Mr Bungle a sorti 3 albums sur la major Warner Music, et n'a plus donné signe de vie depuis 1999.

 Et courant 2019, une sensation d’inachevée tenace les foudroyant instantanément, les 3 musiciens – toujours plus ou moins en contact -  ont la lumineuse idée (Eureka !!!) de reformer Mr Bungle et ré-enregistrer leur 1ere démo ‘The Raging Wrath of the Easter Bunny’, mais cette fois, avec leur nouveaux copains/véritables légendes du métal US (qui étaient aussi leurs IDOLES back in 1985…) : Scott Ian (Anthrax) et Dave Lombardo (batteur de Slayer) !
 Après quelques dates aux USA dans ce line-up au début de l’année 2020 (pré-Covid area), la démo, ré-enregistrée, cette fois par des musiciens accomplis (et ceux qui avaient à l’époque influencés les premiers…vous me suivez ?) et avec le matériel technique de 2020, voit le jour !

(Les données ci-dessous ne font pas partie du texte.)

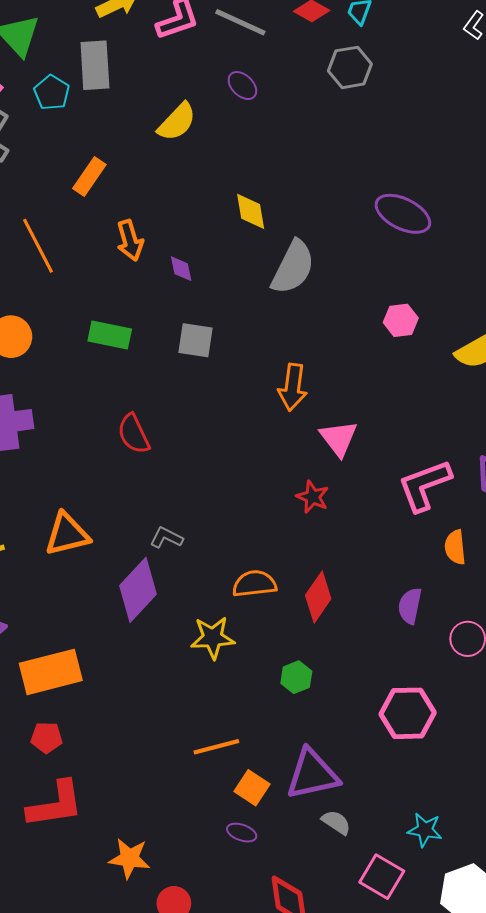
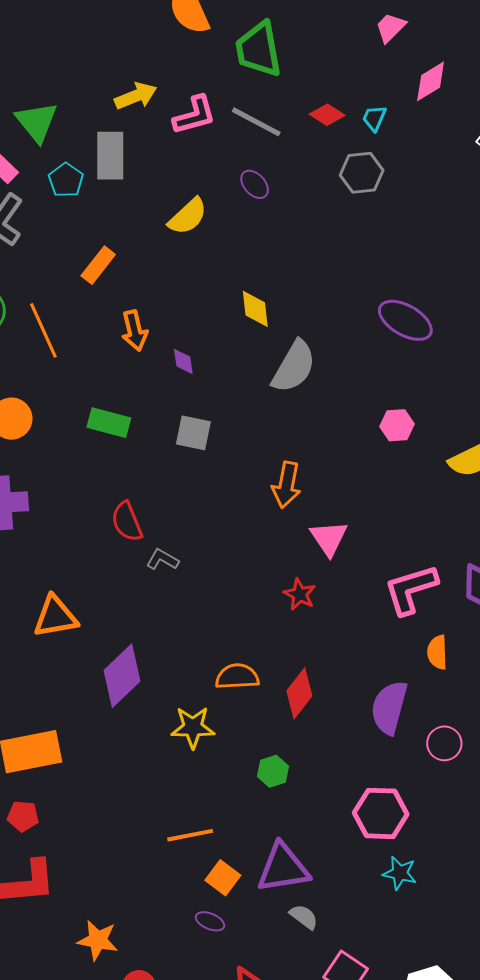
gray L-shape: (166, 538) -> (162, 560), moved
purple semicircle: (410, 606) -> (389, 707), size x1.5
cyan star: (425, 830) -> (400, 873), moved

Résultat : un album de Thrash sans compromis (à part peut-être une petite intro guitare à la Stanley Myers en opener) qui bastonne sans relâche pendant 56 minutes.

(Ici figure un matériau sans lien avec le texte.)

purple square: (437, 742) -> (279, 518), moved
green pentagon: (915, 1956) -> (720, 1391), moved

Double pédales pleine balle, riffs en mode surmultipliés, murs de guitares aiguisés comme une scie sauteuse, et hurlements « sous camisole » Pattoniens à gogo. Pas le temps pour les crooneries habituelles en live ou switch en mode acoustique.

Les chansons sont parfois assez complexes au niveau structure mais les changements de directions sont fluides et l’énergie omniprésente. Un peu comme si on avait du Slayer survitaminé avec quelques fantaisies groovy hardcore et une voix folle qui s’emballe « anti-clichés-metal-80ies-je-part-dans-les-aigues » posée sur le tout.

La prod, certes assez monolithique, est carrée et ultra propre, augmentant l’aspect chirurgicale et précis de ce brûlot sonore implacable.

 

En terme de résultats , Mr Bungle n'avait jamais atteint ce genre de classement. Un succès.


 Bref, un rêve d’ado se réalise. La boucle est bouclée. Est-ce qu’on ne tiendrait pas là l’album métal de l’année 2020, 34 ans après sa conception ?

Une belle histoire en tout cas.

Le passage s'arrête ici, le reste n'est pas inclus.